Let’s start with summoning. In order to summon units to the battlefield you’re going to need magic, there are two ways you can fuel magic; by discarding cards from your hand or by killing opposing units. The first method is possibly my favourite part of the game because it forces you to make some difficult decisions.
There’s no way you’re going to have enough cards to play every single card in your deck, in fact you’ll be lucky to use half of the cards. Choosing which cards to keep and which cards to discard becomes an agonising choice. Do you keep hold of that extra tough champion unit in the hope that you can build enough magic, or do you want to flood the battlefield with cheap troops, which you can play now? No matter which choice you make you’ll feel like you’ve made the wrong one, which is the hallmark of a meaningful decision.
The second manner of obtaining magic is by killing your opponent and this is where the cracks in the game start to appear. Kill a shed load of opposing units and not only have you eliminated the threat and put your opponent behind but now you also have enough magic to summon something nasty. It can lead to a horrible snowball effect where the leader now has more resources in order to bring out even more units, which in turn kill more enemies creating more magic.
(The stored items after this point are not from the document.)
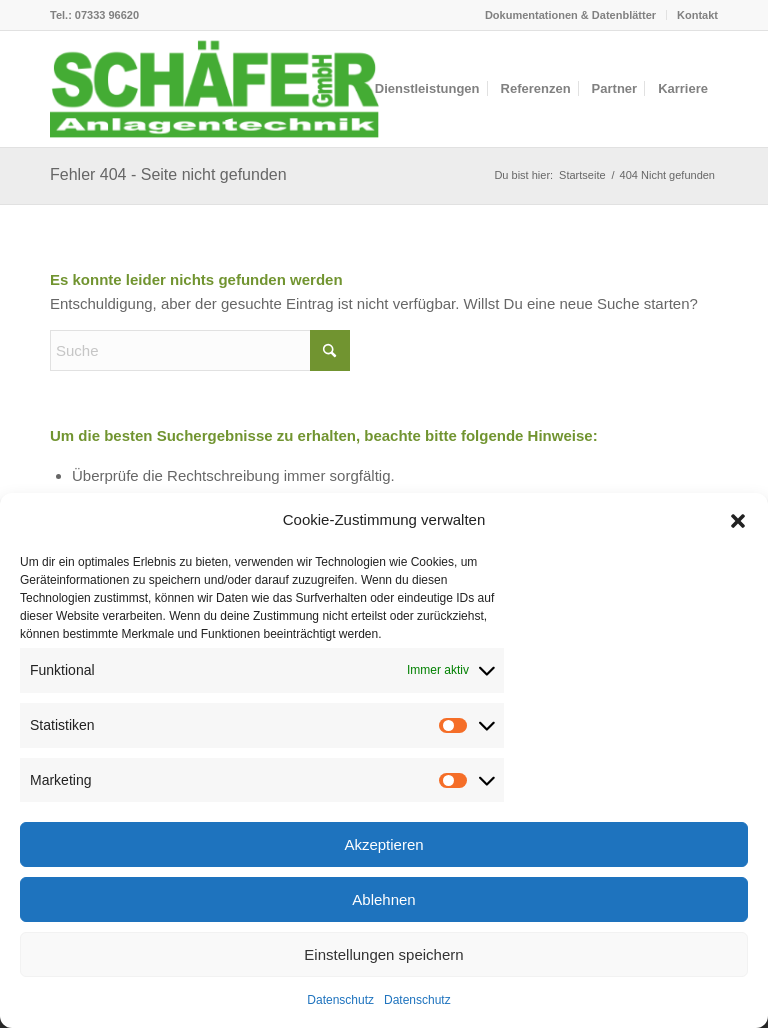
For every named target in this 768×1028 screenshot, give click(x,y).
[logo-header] (214, 89)
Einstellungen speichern (383, 954)
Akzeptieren (383, 844)
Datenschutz (340, 1000)
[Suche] (200, 350)
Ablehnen (383, 899)
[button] (738, 521)
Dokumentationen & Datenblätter (570, 15)
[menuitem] (571, 15)
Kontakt (697, 15)
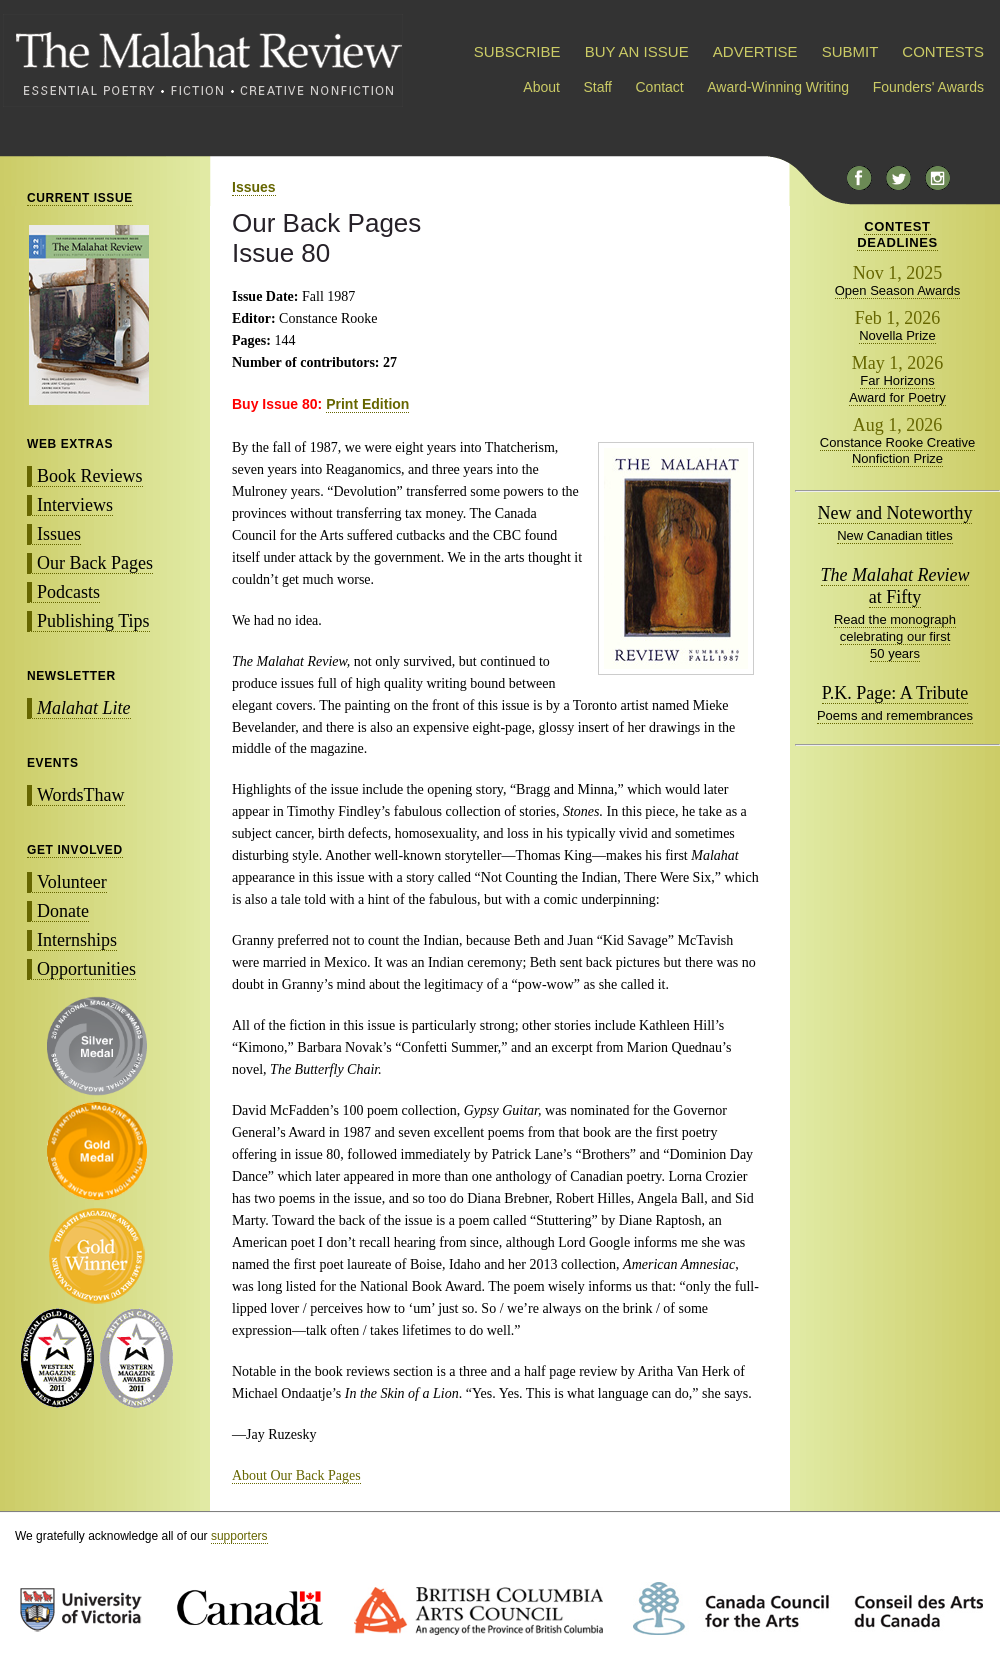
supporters (239, 1536)
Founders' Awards (928, 87)
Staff (597, 87)
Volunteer (72, 882)
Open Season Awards (898, 290)
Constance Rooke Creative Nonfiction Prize (897, 451)
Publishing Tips (93, 621)
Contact (660, 87)
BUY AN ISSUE (637, 51)
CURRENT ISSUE (80, 198)
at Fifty (895, 586)
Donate (63, 911)
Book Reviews (90, 476)
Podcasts (68, 592)
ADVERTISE (755, 51)
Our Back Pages (95, 563)
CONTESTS (943, 51)
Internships (77, 940)
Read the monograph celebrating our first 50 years (895, 636)
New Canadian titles (895, 535)
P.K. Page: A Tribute (895, 693)
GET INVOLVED (75, 850)
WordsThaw (81, 795)
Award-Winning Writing (778, 87)
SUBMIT (850, 51)
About (541, 87)
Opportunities (86, 969)
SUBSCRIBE (517, 51)
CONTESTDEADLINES (897, 234)
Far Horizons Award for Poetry (897, 389)
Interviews (75, 505)
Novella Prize (897, 335)
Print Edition (367, 404)
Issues (59, 534)
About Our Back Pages (296, 1475)
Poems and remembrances (895, 715)
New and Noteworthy (895, 513)
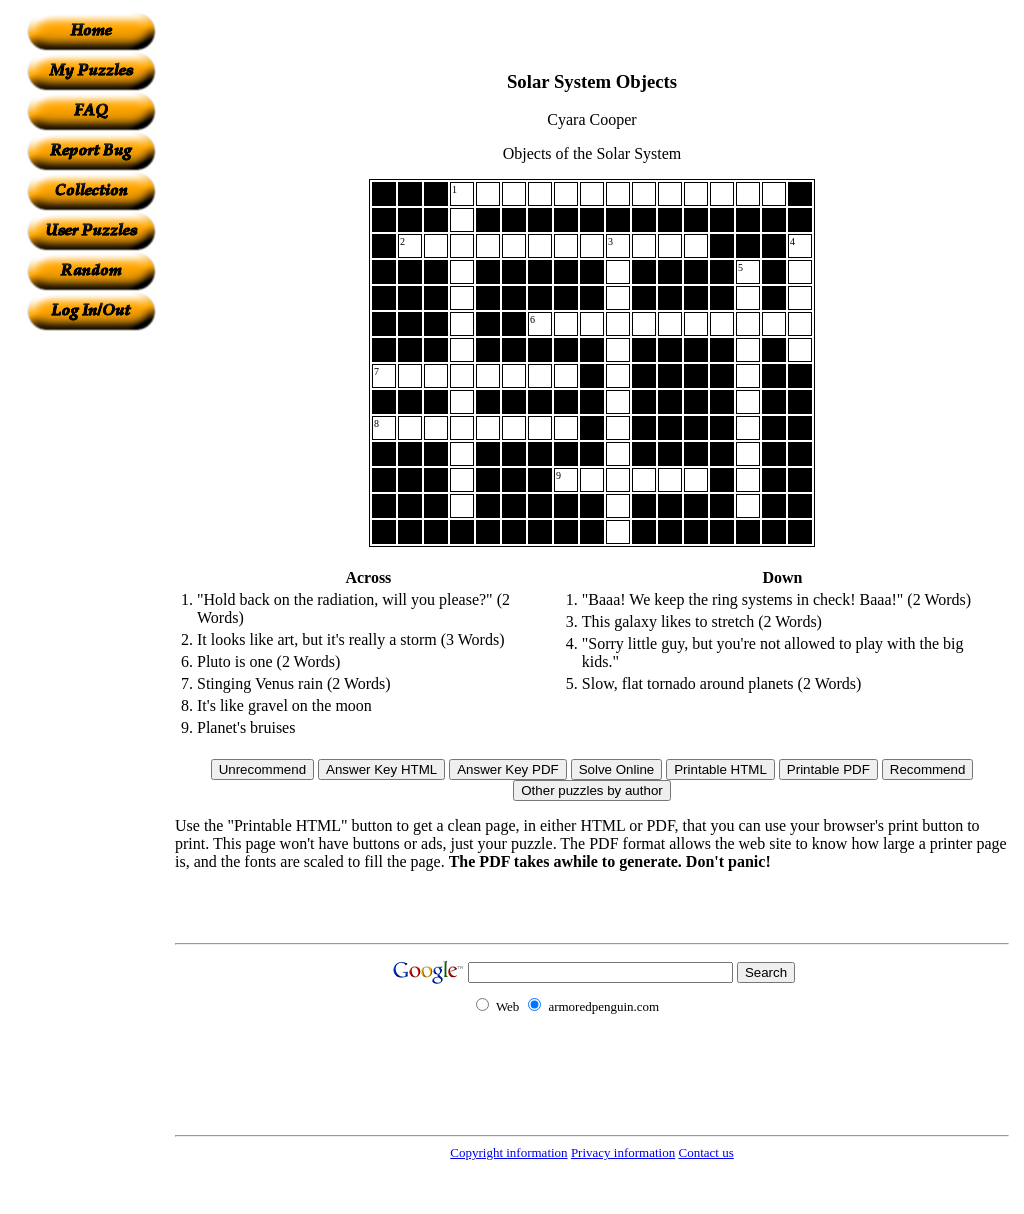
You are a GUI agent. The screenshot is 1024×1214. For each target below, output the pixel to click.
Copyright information (508, 1152)
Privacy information (623, 1152)
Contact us (705, 1152)
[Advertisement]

Which leads us to the game’s biggest flaw; combat. To attack you simply roll a number of six sided dice equal to a unit’s attack value and every result of 3 or above is a hit, causing one wound. It’s painfully simple and I think that’s where the problem lies. Many of the units have an attack value of one, so you’re rolling a single dice and no matter how much the logical side of your brain understands odds and probability, rolling a single dice and failing always feels like you’re being cheated.
Many games use simple attack dice and even give worse odds (for example, in X-Wing you only have a 50/50 chance of scoring a hit), but these games often add a layer of influence or have you rolling at least a few dice. In X-Wing you’re modifying by range, or utilising a target lock for a re-roll. In Warmachine, you’re comparing stats, adjusting for cover or spell effects. In Summoner Wars you’re rolling a dice or two and hoping that the dreaded 1 or 2 doesn’t turn up. There’s no tactical skill involved which makes it boring.
If Summoner Wars had used just one concept of luck then it wouldn’t have been so bad but there are games where you’ll feel let down by your dice and your deck. Drawing the wrong card for the situation and then rolling 1s and 2s can completely ruin the game, and when it happens to your opponent it feels like you’ve won in some underhanded way, there isn’t anything in the victory to savour, you haven’t outmanoeuvred or outsmarted you opponent, you’ve just been lucky.
Are there any redeeming features of Summoner Wars? Well the great thing about Summoner Wars is the digital version of the game available for smart phones and tablets and although it’s exactly the same game there is something much more playable, and much more enjoyable, about the digital version. It could be because it runs quicker, it could be because I’m not rolling the dice I don’t feel as directly involved in the bad luck of the roll, but the way it plays so smoothly makes it a fun diversion, it’s still not the best digital card game out there (I’d rather be playing Ascension or Hearthstone) but it’s a solid conversion and offers more enjoyment than the table top game.
I thought Summoner Wars would be the game for me but I find it boring. I never feel that my actions are what results in a win or a loss, I’m merely playing the cards I have available and hoping for lucky dice rolls and that’s not enough to keep me interested. It’s lacking in the layers of strategy that are needed to make you feel in full control and subsequently leads to a feeling of detachment from the game and I believe it’s this detachment that mean that Summoner Wars is not for me.